● Problem to work on:
What is the number of lines in this listing that include "Pricing"? Answer with that number only.

● Listed records:
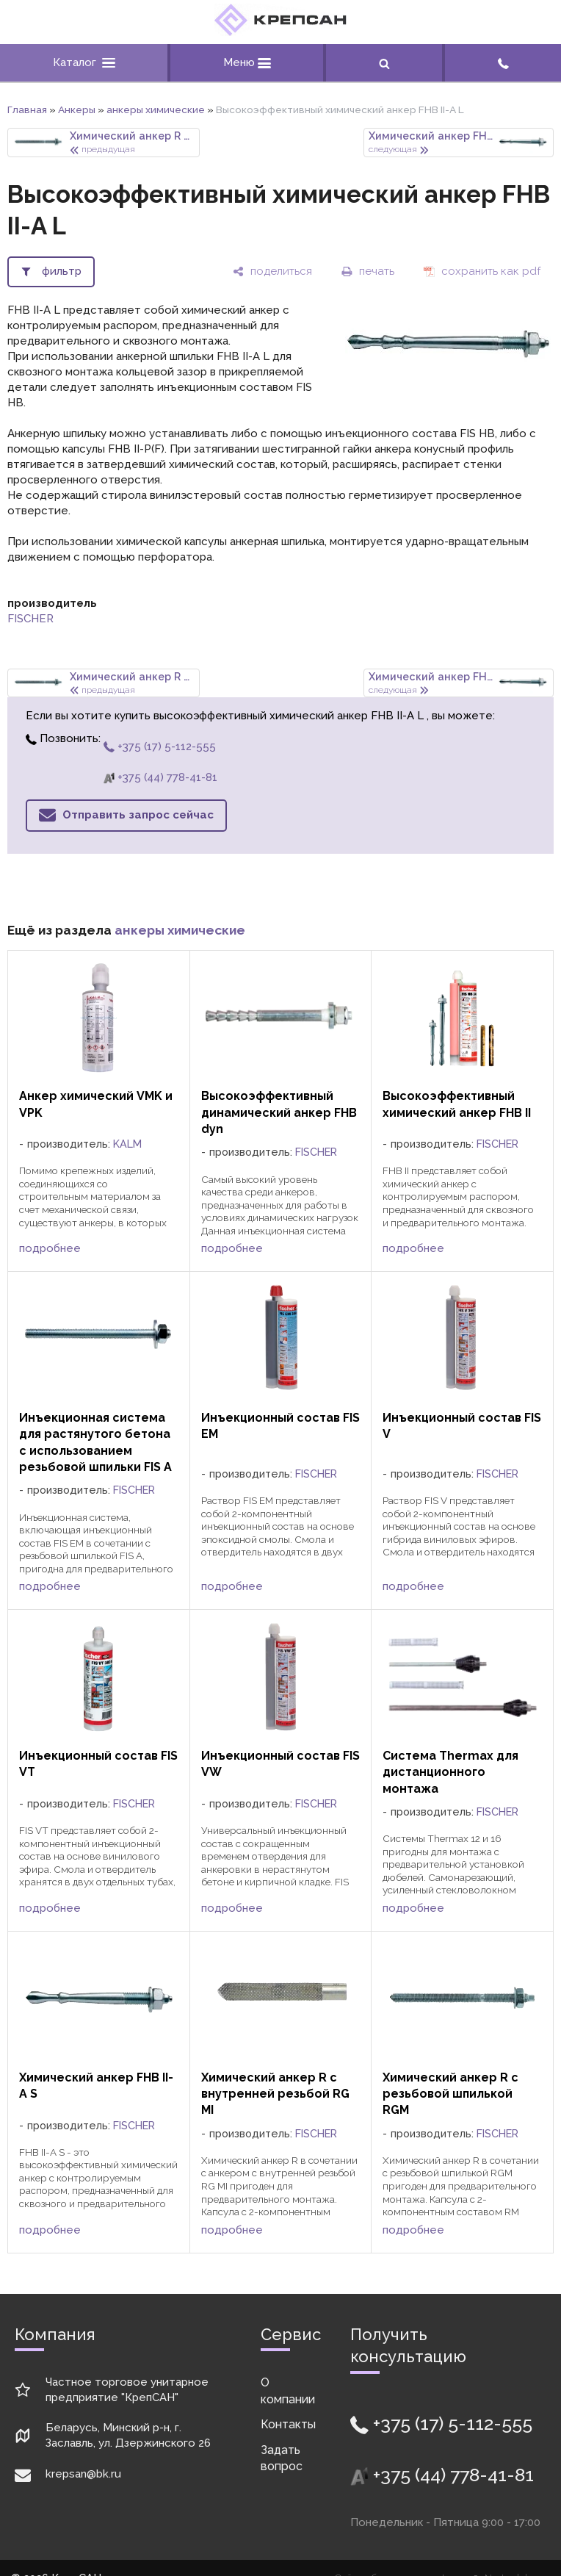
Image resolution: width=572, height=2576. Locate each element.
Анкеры (76, 109)
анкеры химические (155, 109)
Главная (27, 109)
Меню (247, 62)
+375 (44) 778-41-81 (160, 777)
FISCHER (30, 618)
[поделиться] (272, 271)
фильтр (62, 271)
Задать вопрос (282, 2458)
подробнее (50, 1248)
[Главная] (280, 32)
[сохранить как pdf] (482, 271)
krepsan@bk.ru (83, 2473)
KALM (127, 1143)
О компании (288, 2390)
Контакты (288, 2424)
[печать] (368, 271)
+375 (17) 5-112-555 (160, 746)
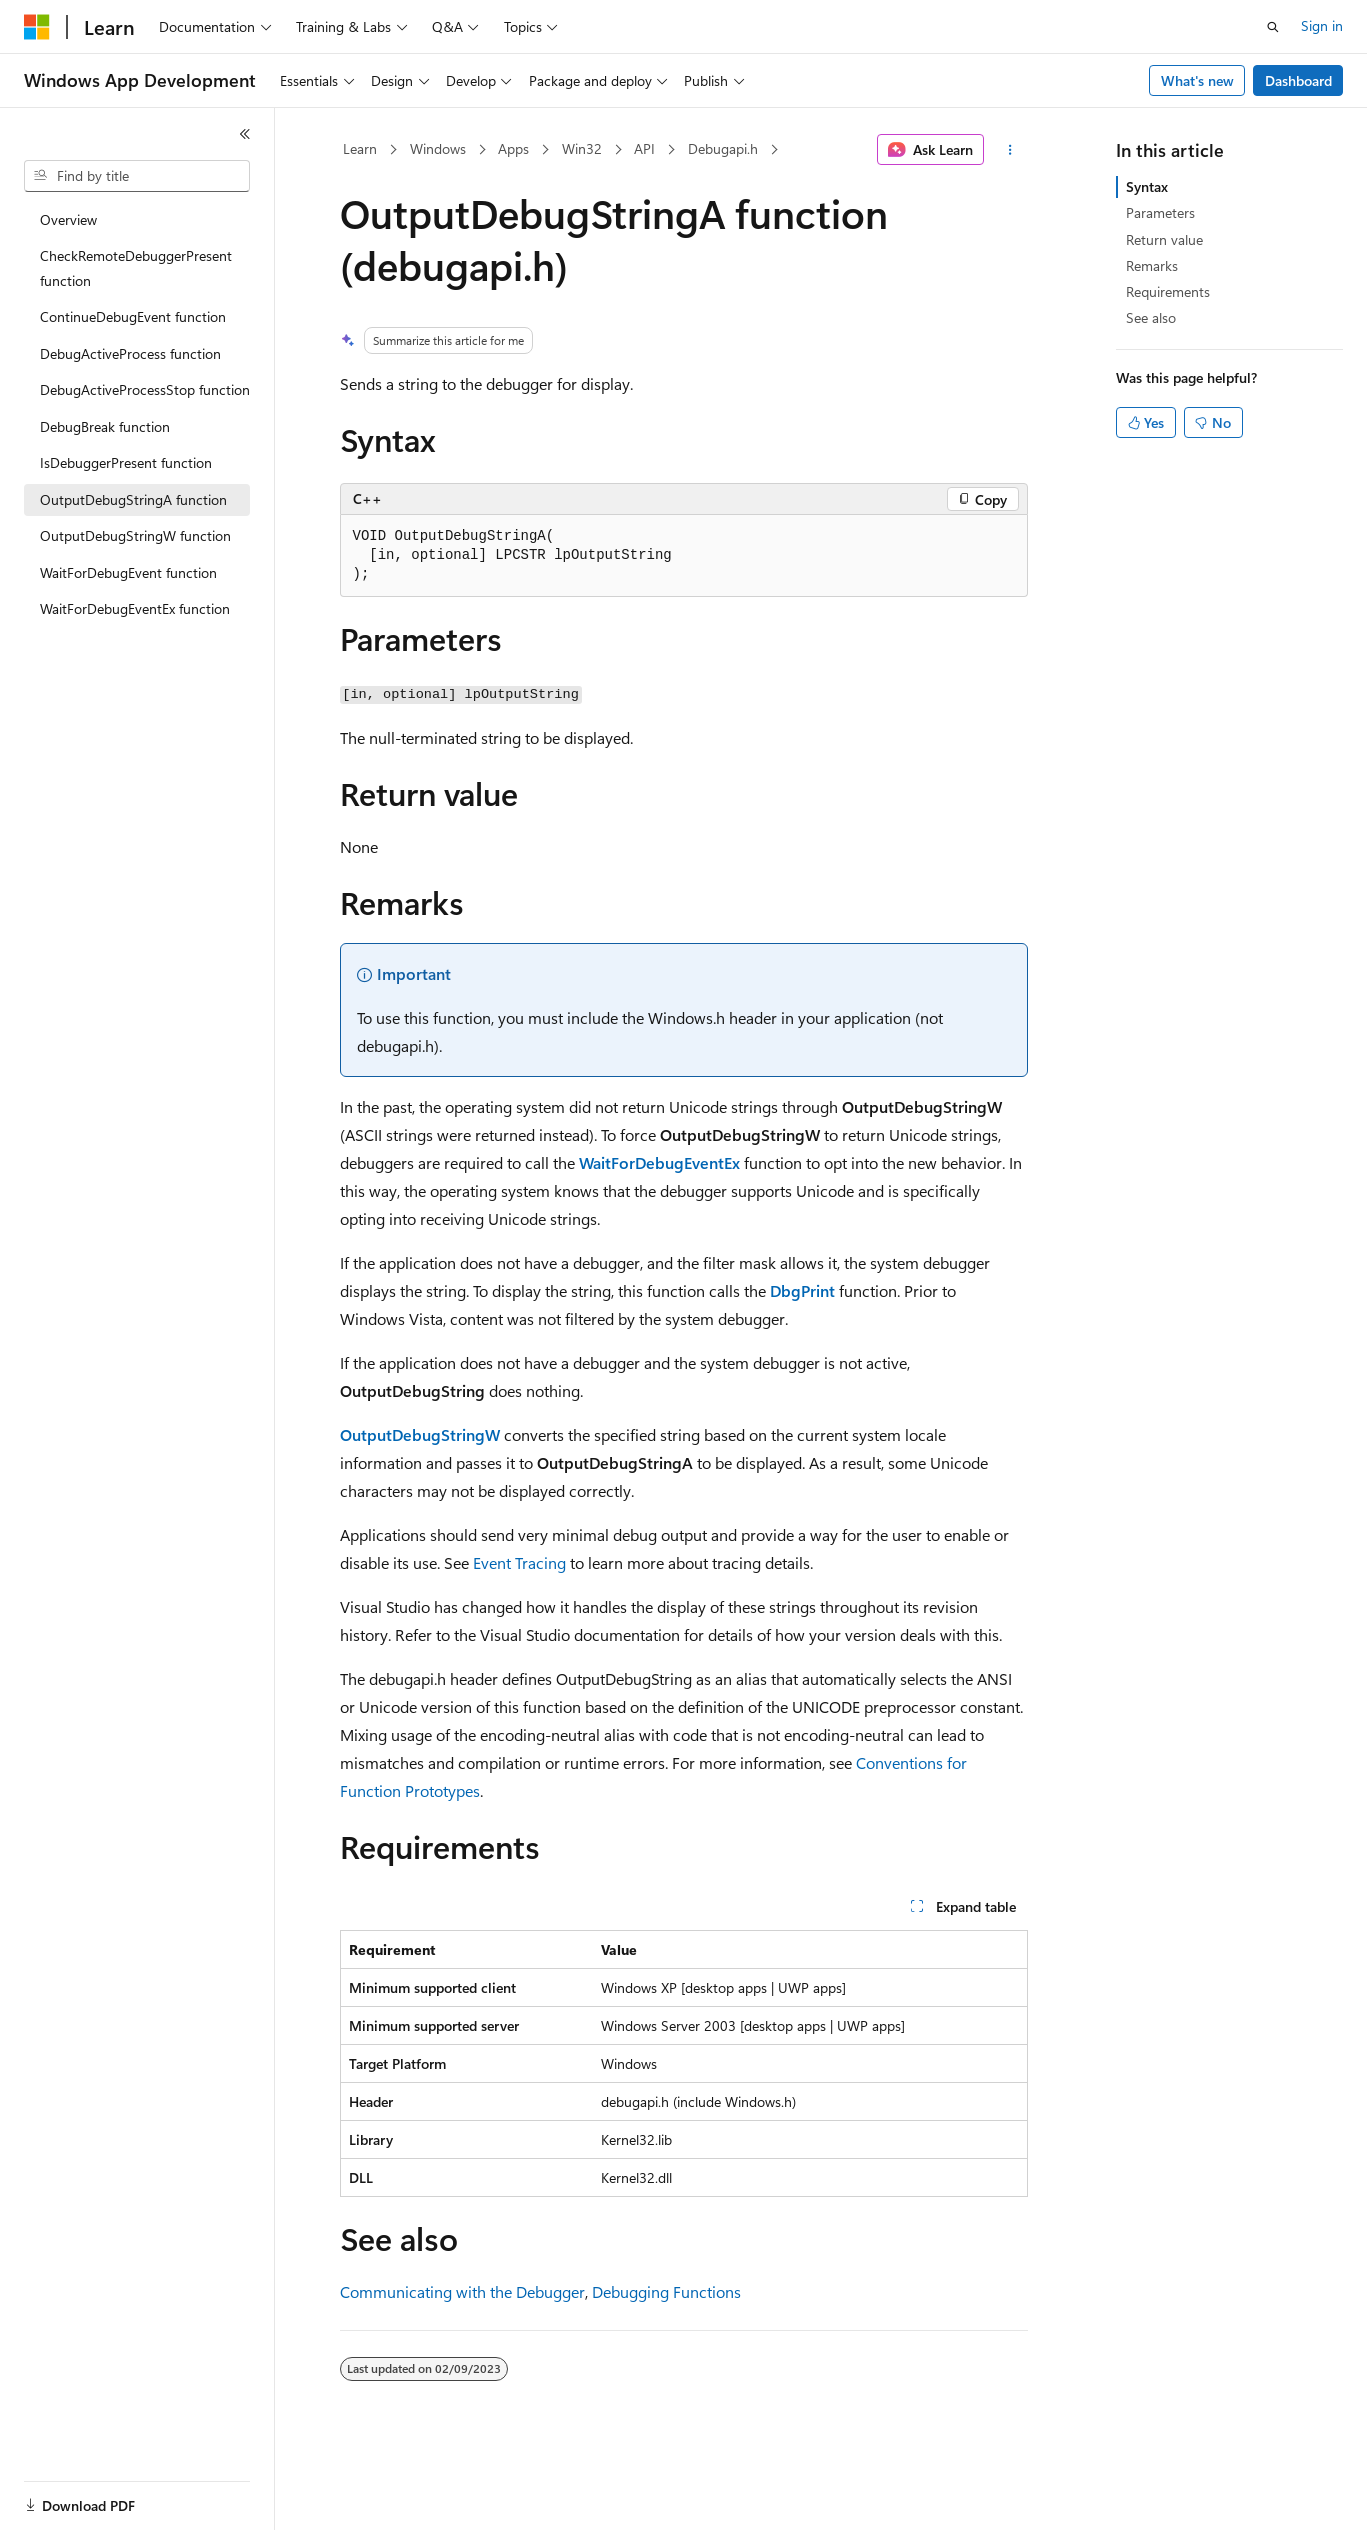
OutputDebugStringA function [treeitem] (133, 499)
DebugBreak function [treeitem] (105, 426)
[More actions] (1009, 150)
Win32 (582, 148)
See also (1151, 317)
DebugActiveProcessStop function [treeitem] (145, 389)
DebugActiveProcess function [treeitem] (130, 353)
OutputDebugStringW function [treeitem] (135, 535)
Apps (513, 148)
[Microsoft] (37, 27)
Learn (360, 148)
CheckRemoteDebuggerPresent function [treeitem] (136, 268)
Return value (1164, 239)
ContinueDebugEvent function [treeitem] (133, 316)
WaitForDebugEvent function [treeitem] (128, 572)
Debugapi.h (723, 148)
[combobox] (137, 176)
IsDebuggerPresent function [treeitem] (126, 462)
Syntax (1147, 186)
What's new (1197, 80)
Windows (438, 148)
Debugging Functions (666, 2291)
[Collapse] (245, 134)
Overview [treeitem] (68, 219)
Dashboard (1298, 80)
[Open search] (1273, 27)
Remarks (1152, 265)
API (644, 148)
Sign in (1322, 25)
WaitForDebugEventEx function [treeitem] (135, 608)
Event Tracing (519, 1562)
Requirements (1168, 291)
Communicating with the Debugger (462, 2291)
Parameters (1160, 212)
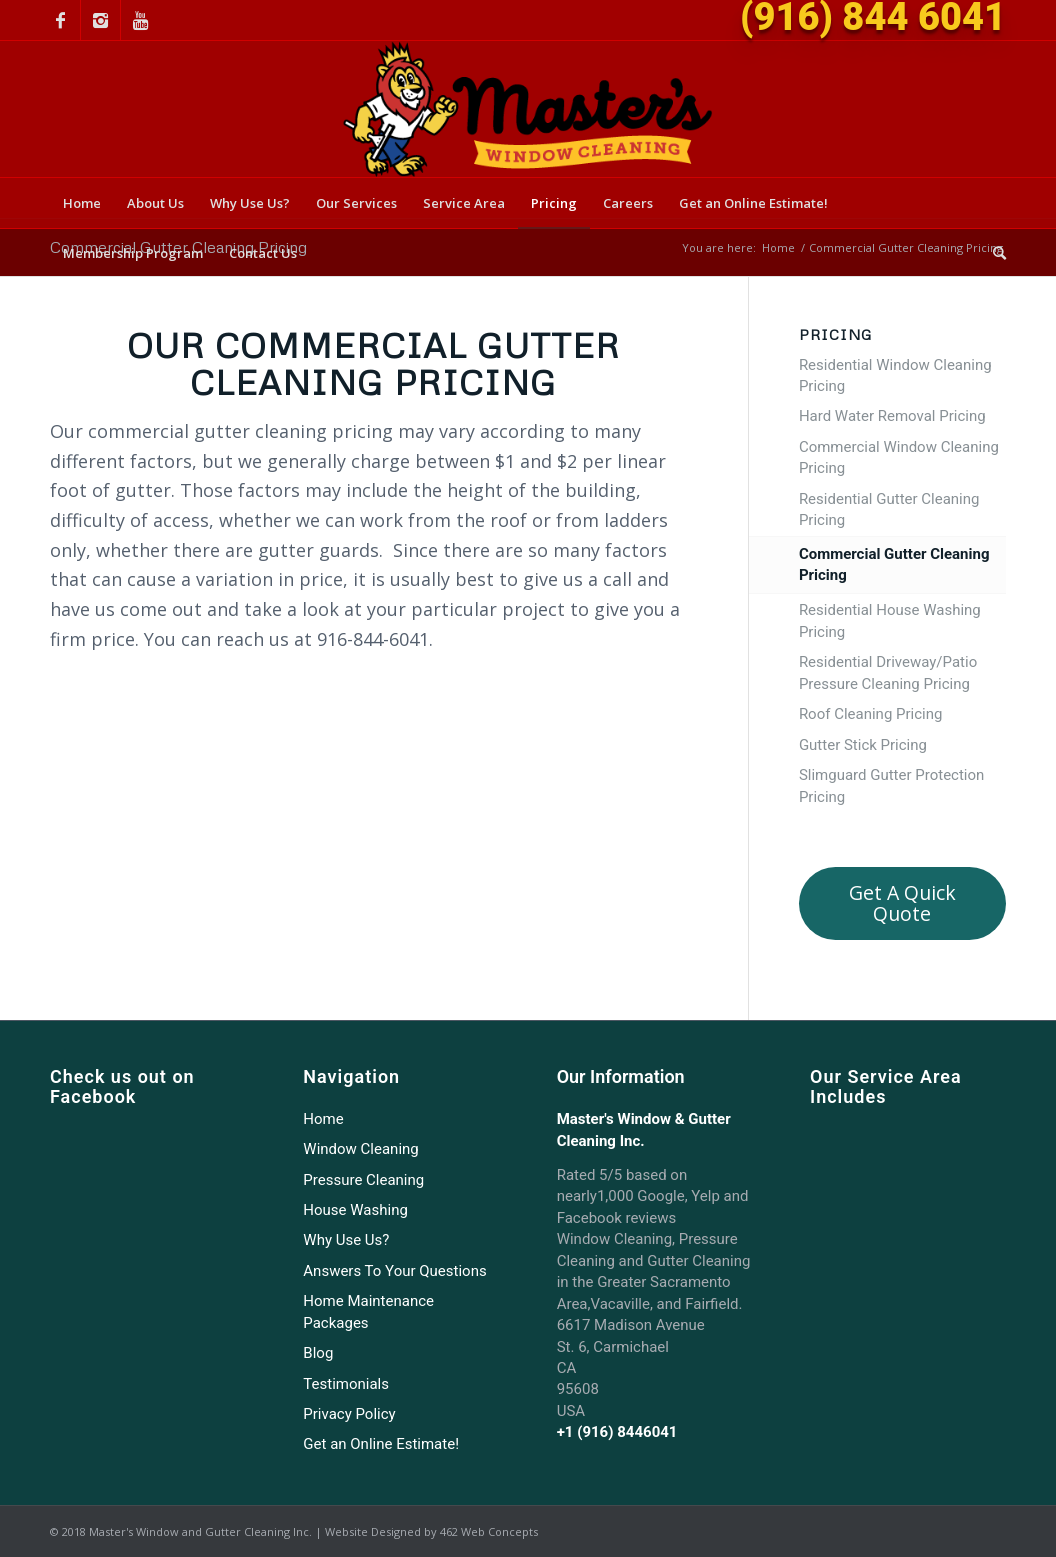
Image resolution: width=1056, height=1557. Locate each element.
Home (778, 247)
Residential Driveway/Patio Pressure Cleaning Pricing (888, 672)
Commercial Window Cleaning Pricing (899, 457)
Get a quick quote (902, 903)
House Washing (355, 1210)
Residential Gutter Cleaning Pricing (889, 509)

● Your response:
3